AI and Machine Learning in Robotics
Artificial intelligence has dramatically expanded the capabilities of modern robots:
- Computer vision: Deep learning models (convolutional neural networks) enable robots to identify objects, read text, estimate poses, and segment scenes from camera data. Modern vision systems can recognize thousands of object categories in real time
- Reinforcement learning: Robots learn optimal behaviors through trial and error, receiving rewards for successful actions. This approach has enabled robots to learn dexterous manipulation tasks, locomotion gaits, and game strategies that are difficult to program manually
- Simultaneous Localization and Mapping (SLAM): Algorithms that allow mobile robots to build a map of an unknown environment while simultaneously tracking their own position within it — essential for autonomous navigation
- Natural language processing: Enables robots to understand and respond to spoken commands, making human-robot interaction more intuitive
- Imitation learning: Robots learn tasks by observing human demonstrations rather than being explicitly programmed, dramatically reducing the time needed to teach new skills
Industrial Robotics by the Numbers
- The automotive industry accounts for approximately 25% of all industrial robot installations globally
- China installed over 290,000 industrial robots in 2023, more than any other country
- South Korea has the highest robot density: over 1,000 robots per 10,000 manufacturing employees
- The average payback period for an industrial robot is approximately 1–3 years
- Collaborative robots (cobots) are the fastest-growing segment, with installations increasing approximately 30% annually
Challenges in Robotics
Despite impressive advances, significant challenges remain:
- Dexterous manipulation: Human hands can perform extraordinarily complex manipulation tasks. Replicating this in robots — especially for deformable, fragile, or irregularly shaped objects — remains an open problem
- Unstructured environments: Robots perform well in controlled factory settings but struggle in unpredictable, cluttered, or dynamic environments like homes and outdoor spaces
- Energy efficiency: Battery technology limits the operational duration of mobile and legged robots. Boston Dynamics' Atlas humanoid robot, for example, operates for approximately 1–2 hours on a single charge
- Safety: Ensuring robots can operate safely around humans requires advanced sensing, compliant mechanisms, and fail-safe behaviors.

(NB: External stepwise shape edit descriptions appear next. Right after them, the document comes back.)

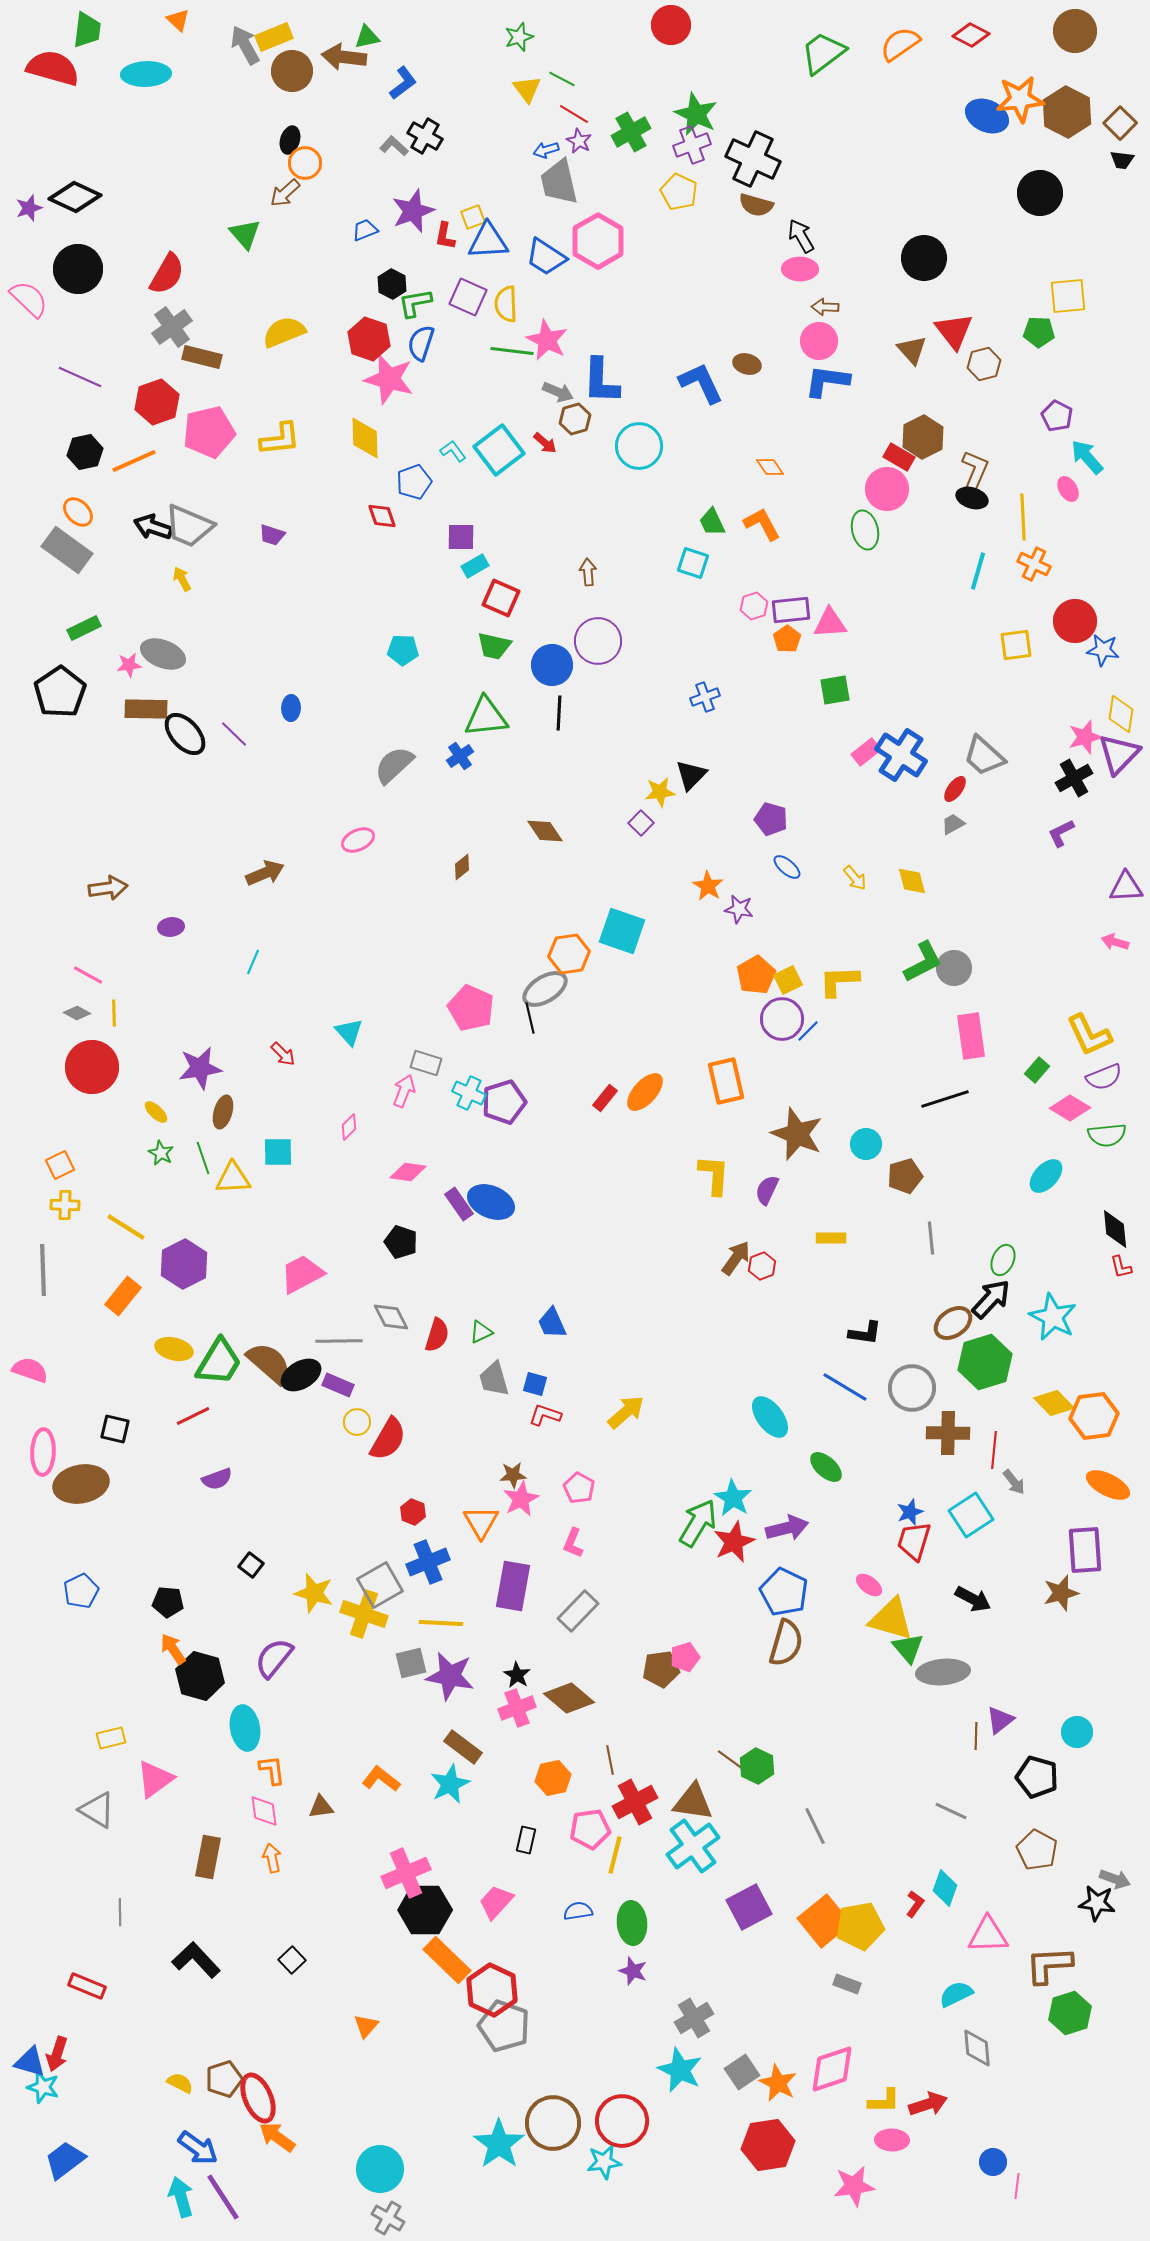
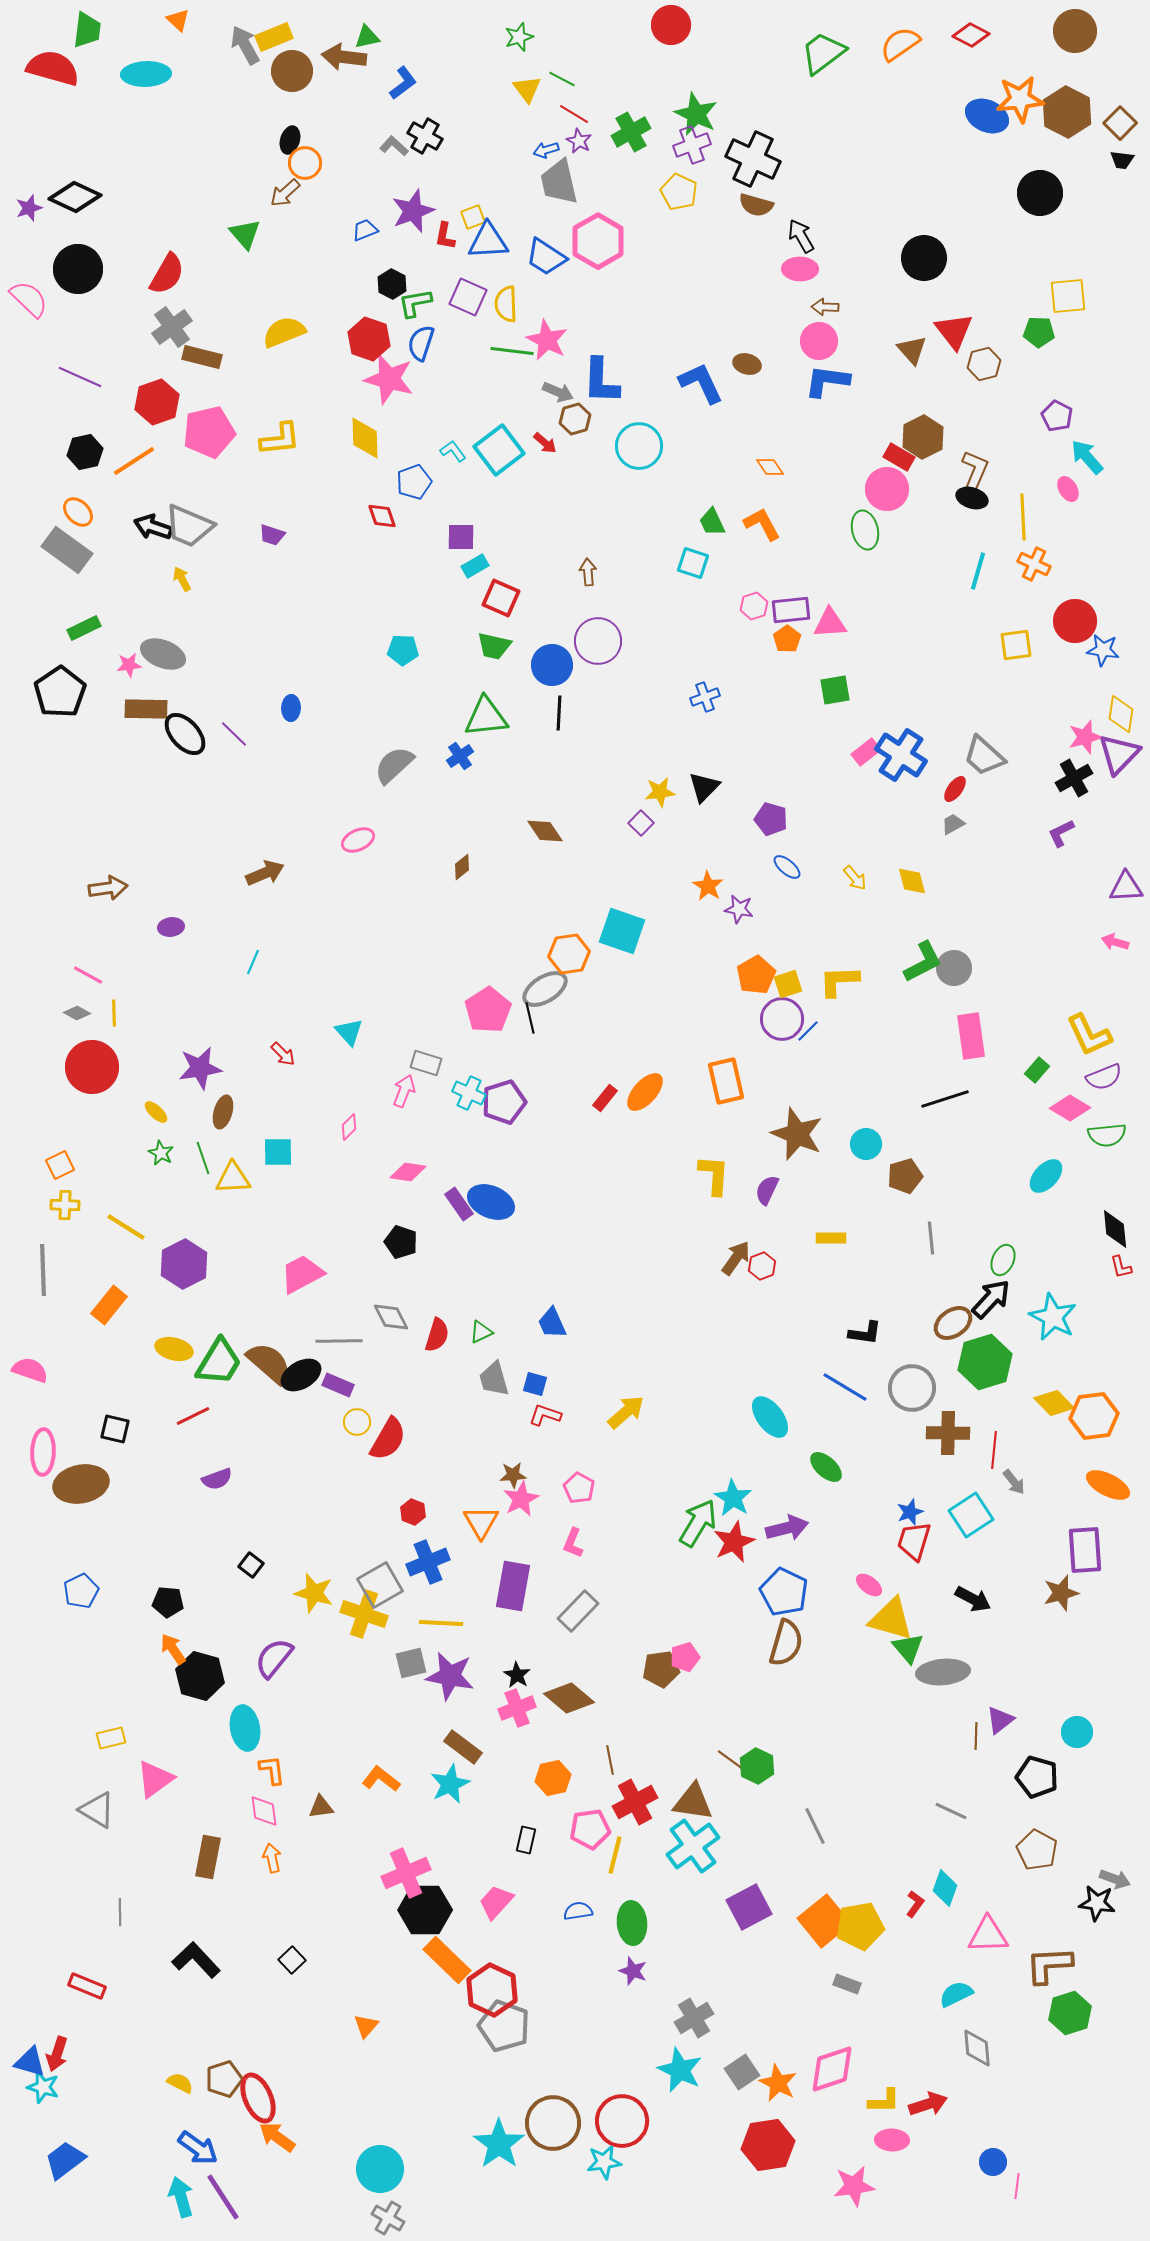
orange line at (134, 461): rotated 9 degrees counterclockwise
black triangle at (691, 775): moved 13 px right, 12 px down
yellow square at (788, 980): moved 4 px down; rotated 8 degrees clockwise
pink pentagon at (471, 1008): moved 17 px right, 2 px down; rotated 15 degrees clockwise
orange rectangle at (123, 1296): moved 14 px left, 9 px down
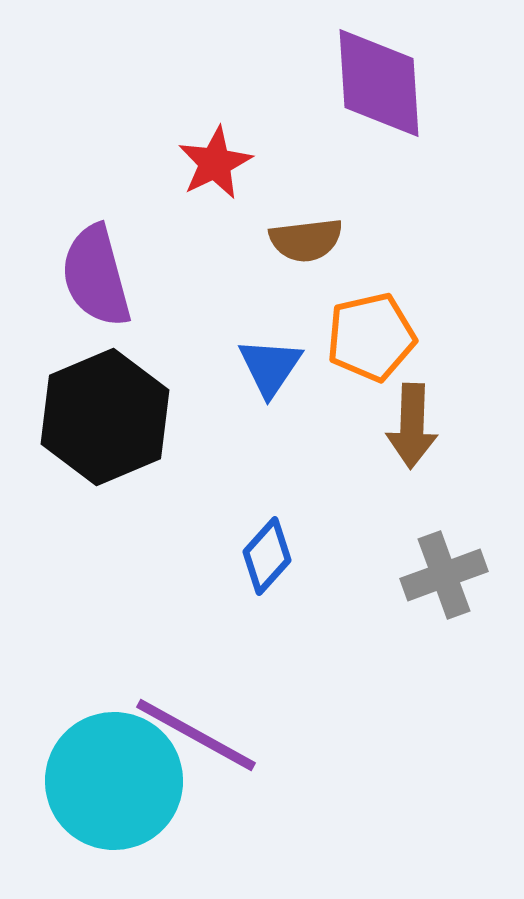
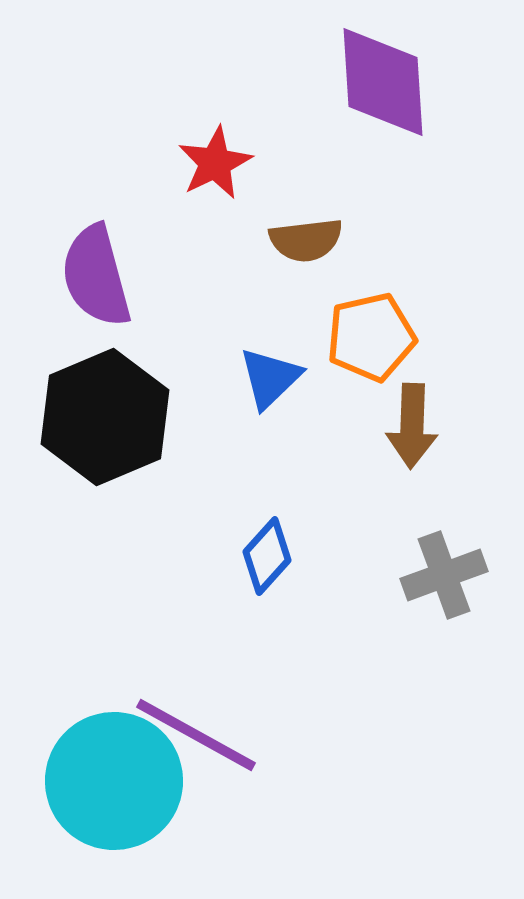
purple diamond: moved 4 px right, 1 px up
blue triangle: moved 11 px down; rotated 12 degrees clockwise
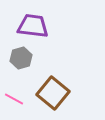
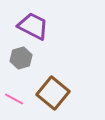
purple trapezoid: rotated 20 degrees clockwise
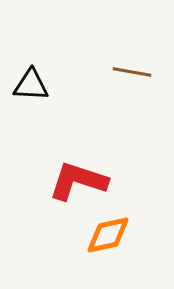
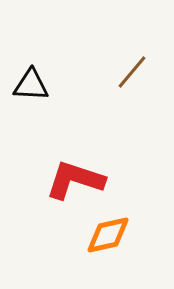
brown line: rotated 60 degrees counterclockwise
red L-shape: moved 3 px left, 1 px up
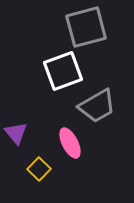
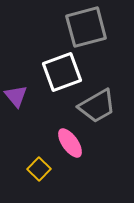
white square: moved 1 px left, 1 px down
purple triangle: moved 37 px up
pink ellipse: rotated 8 degrees counterclockwise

ISO 15066 and other standards define safety requirements for collaborative robots
- Cost: While costs have decreased significantly — a basic collaborative robot arm can be purchased for $25,000–$50,000 — advanced systems with sophisticated sensors and AI remain expensive
Robotics sits at the convergence of hardware innovation and AI advancement. As sensors become cheaper and more capable, actuators become more efficient, and AI algorithms become more sophisticated, robots will increasingly move beyond factory floors into healthcare, agriculture, construction, and homes — becoming general-purpose tools that augment human capabilities across virtually every domain.